As mentioned in wikipedia, the two main disadvantages of these methods are:
- The increasing overfitting risk when the number of observations is insufficient.
- The significant computation time when the number of variables is large.
To deal with 1. it is important to follow an appropriate machine learning methodology. Using resampling as well as an independent test evaluation (train-CV and test). In the case of 2. some sort of distributed computation techniques will be required.
Embedded Based:
Embedded methods use algorithms that have built-in feature selection methods. Two well-known algorithms that include some sort of internal feature selection are [Lasso Regression](https://en.wikipedia.org/wiki/Lasso_(statistics), a sort of linear regression a with penalization term popularized by Robert Tibshirani in the late 90s and the good ol’ Random Forests.
In the case of Lasso Regression, the algorithm includes a penalization term that can reduce some coefficient values to zero. As a result, models generated from the lasso consider only the most important variables and are generally much easier to interpret. So we can extract the variables with coefficients different from zero to perform a straightforward feature selection.

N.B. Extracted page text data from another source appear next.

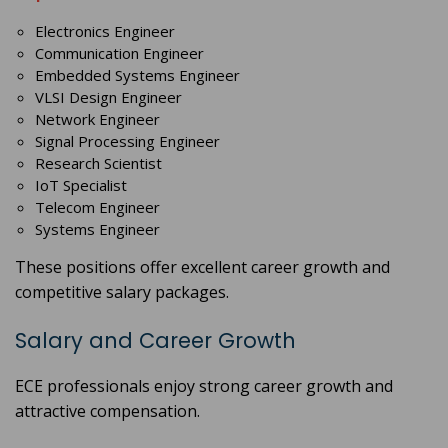
Electronics Engineer
Communication Engineer
Embedded Systems Engineer
VLSI Design Engineer
Network Engineer
Signal Processing Engineer
Research Scientist
IoT Specialist
Telecom Engineer
Systems Engineer
These positions offer excellent career growth and
competitive salary packages.
Salary and Career Growth
ECE professionals enjoy strong career growth and
attractive compensation.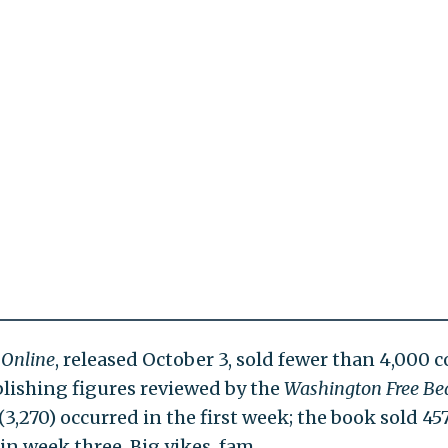
 Online
, released October 3, sold fewer than 4,000 c
blishing figures reviewed by the
Washington Free Be
(3,270) occurred in the first week; the book sold 45
in week three. Big yikes, fam.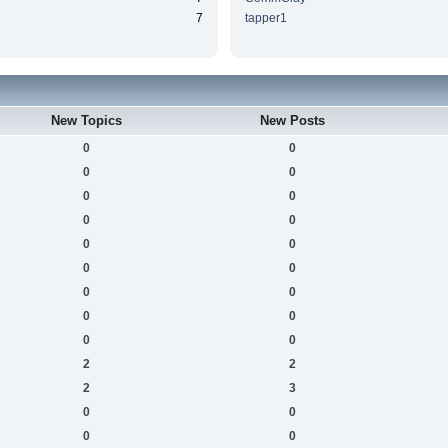
7
tapper1
New Topics
New Posts
0
0
0
0
0
0
0
0
0
0
0
0
0
0
0
0
0
0
2
2
2
3
0
0
0
0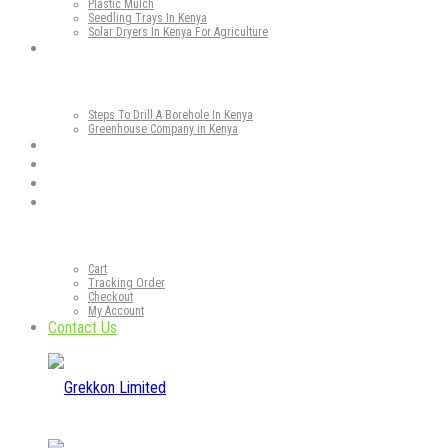
Plastic Mulch
Seedling Trays In Kenya
Solar Dryers In Kenya For Agriculture
Our Services
Steps To Drill A Borehole In Kenya
Greenhouse Company in Kenya
Gallery
Our Blog
Media
Our Shop
Cart
Tracking Order
Checkout
My Account
Contact Us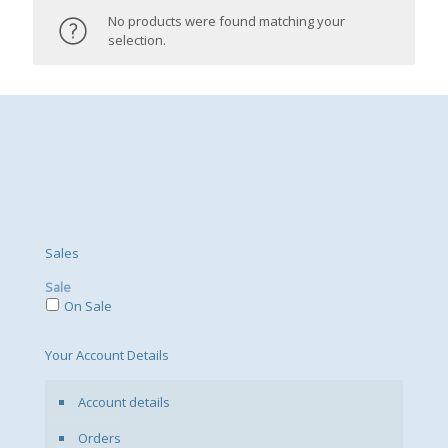
No products were found matching your
selection.
Sales
Sale
On Sale
Your Account Details
Account details
Orders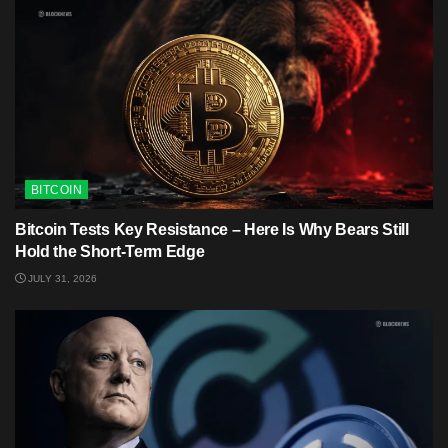
BITCOIN
Bitcoin Tests Key Resistance – Here Is Why Bears Still
Hold the Short-Term Edge
JULY 31, 2026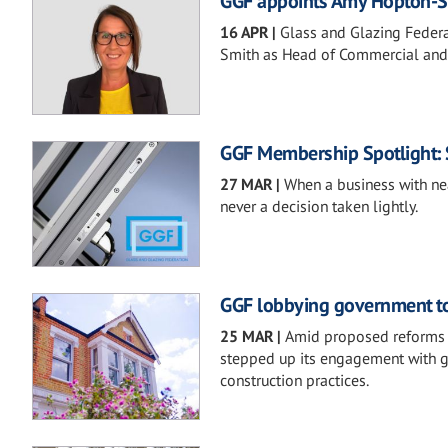
GGF appoints Amy Hopton-S
16 APR
|
Glass and Glazing Federa
Smith as Head of Commercial and 
GGF Membership Spotlight: 
27 MAR
|
When a business with nea
never a decision taken lightly.
GGF lobbying government to 
25 MAR
|
Amid proposed reforms t
stepped up its engagement with 
construction practices.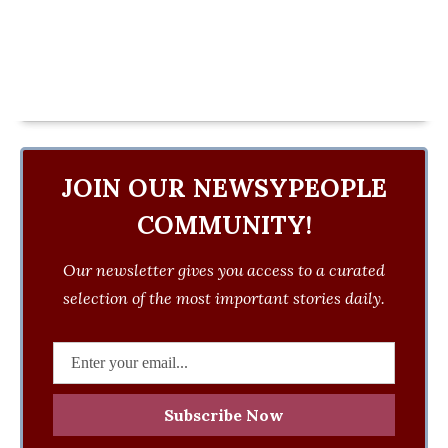
JOIN OUR NEWSYPEOPLE
COMMUNITY!
Our newsletter gives you access to a curated
selection of the most important stories daily.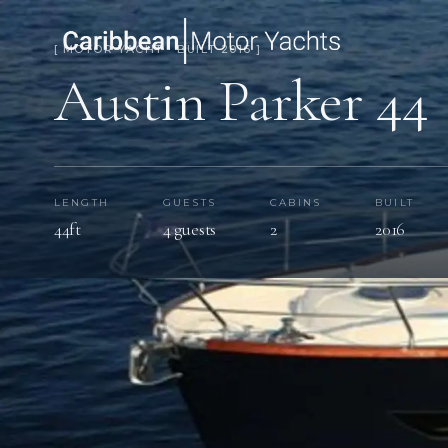
[ MOTOR YACHT · BUILT 2016 ]
Austin Parker 44
LENGTH
GUESTS
CABINS
BUILT
44ft
4 guests
2
2016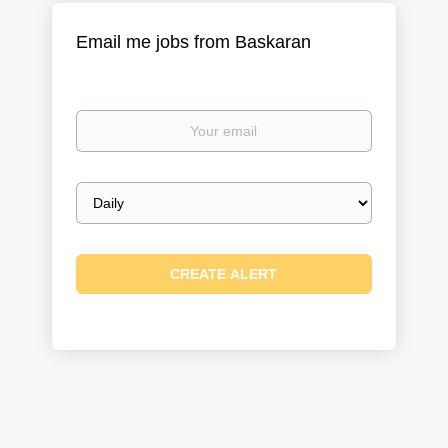
Email me jobs from Baskaran
Your
email
Email
frequency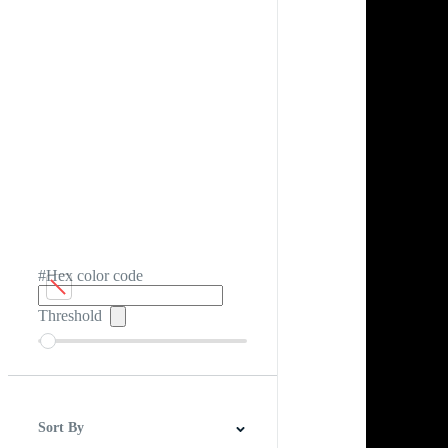
#Hex color code
Threshold
Sort By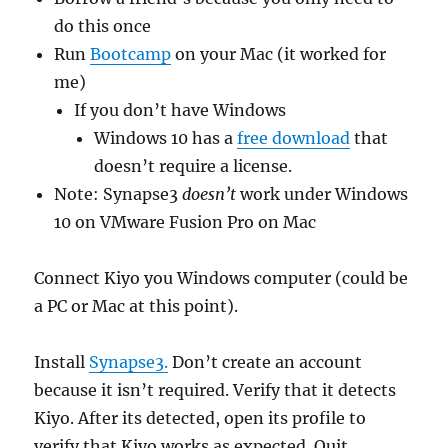
do this once
Run
Bootcamp
on your Mac (it worked for
me)
If you don’t have Windows
Windows 10 has a
free download
that
doesn’t require a license.
Note: Synapse3
doesn’t
work under Windows
10 on VMware Fusion Pro on Mac
Connect Kiyo you Windows computer (could be
a PC or Mac at this point).
Install
Synapse3.
Don’t create an account
because it isn’t required. Verify that it detects
Kiyo. After its detected, open its profile to
verify that Kiyo works as expected. Quit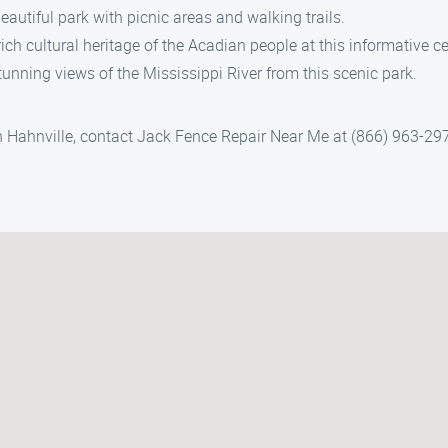
eautiful park with picnic areas and walking trails.
ch cultural heritage of the Acadian people at this informative ce
tunning views of the Mississippi River from this scenic park.
 in Hahnville, contact Jack Fence Repair Near Me at (866) 963-29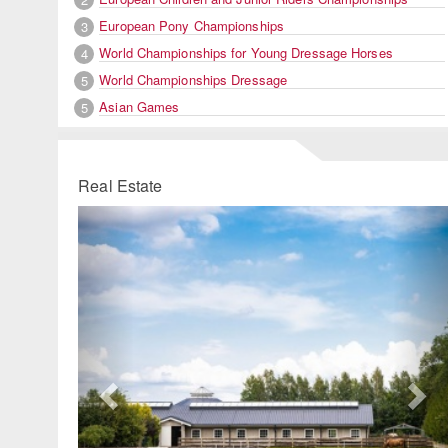
European Pony Championships
3
World Championships for Young Dressage Horses
4
World Championships Dressage
5
Asian Games
5
Real Estate
Previous
Ne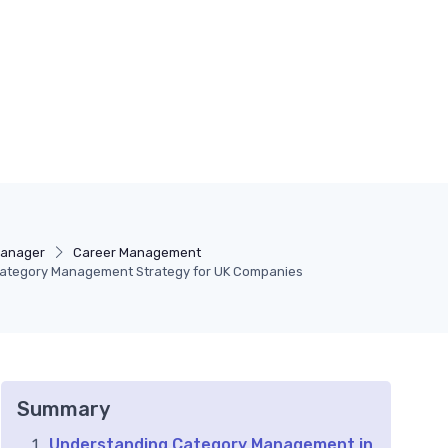
Manager
Career Management
 Category Management Strategy for UK Companies
Summary
Understanding Category Management in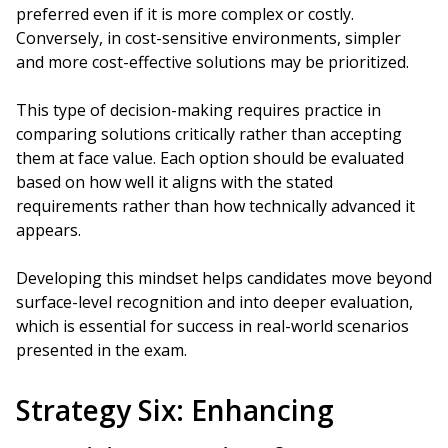
preferred even if it is more complex or costly.
Conversely, in cost-sensitive environments, simpler
and more cost-effective solutions may be prioritized.
This type of decision-making requires practice in
comparing solutions critically rather than accepting
them at face value. Each option should be evaluated
based on how well it aligns with the stated
requirements rather than how technically advanced it
appears.
Developing this mindset helps candidates move beyond
surface-level recognition and into deeper evaluation,
which is essential for success in real-world scenarios
presented in the exam.
Strategy Six: Enhancing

Random Forests (RF) apply the mean decrease in impurity (MDI or gini importance) mechanism. The mean decrease in impurity importance of a feature is computed by measuring how effective the feature is at reducing uncertainty (classifiers) or variance (regressors) when creating decision trees within RFs. Once the model was fit, we can extract the gini importance index from all the variables and select the top N for our model.
Extra Bonus
This excellent article (I’ve already mentioned it in other posts), discusses some drawbacks with RF importance mechanism, and mention an alternative WRAPPER approach for measuring the importance of not only RF but also any other machine learning algorithm. The main idea is to randomly permute the predictor colummns. The importance of that feature is the difference between the baseline and the drop in overall accuracy or any other considered metric caused by permuting the column. The authors of the previous article have extended this idea and proposed a non-parametric approach for feature selection based on semi partial curves.
Recently, I have found other articles discussing the importance of permutation for feature selection.
This particular article compares both approaches and point me to Boruta, an R library for performing feature selection based on permutation (also available for Python).
In this article, the authors discuss more formally the problems and limitation behind the MDI approach.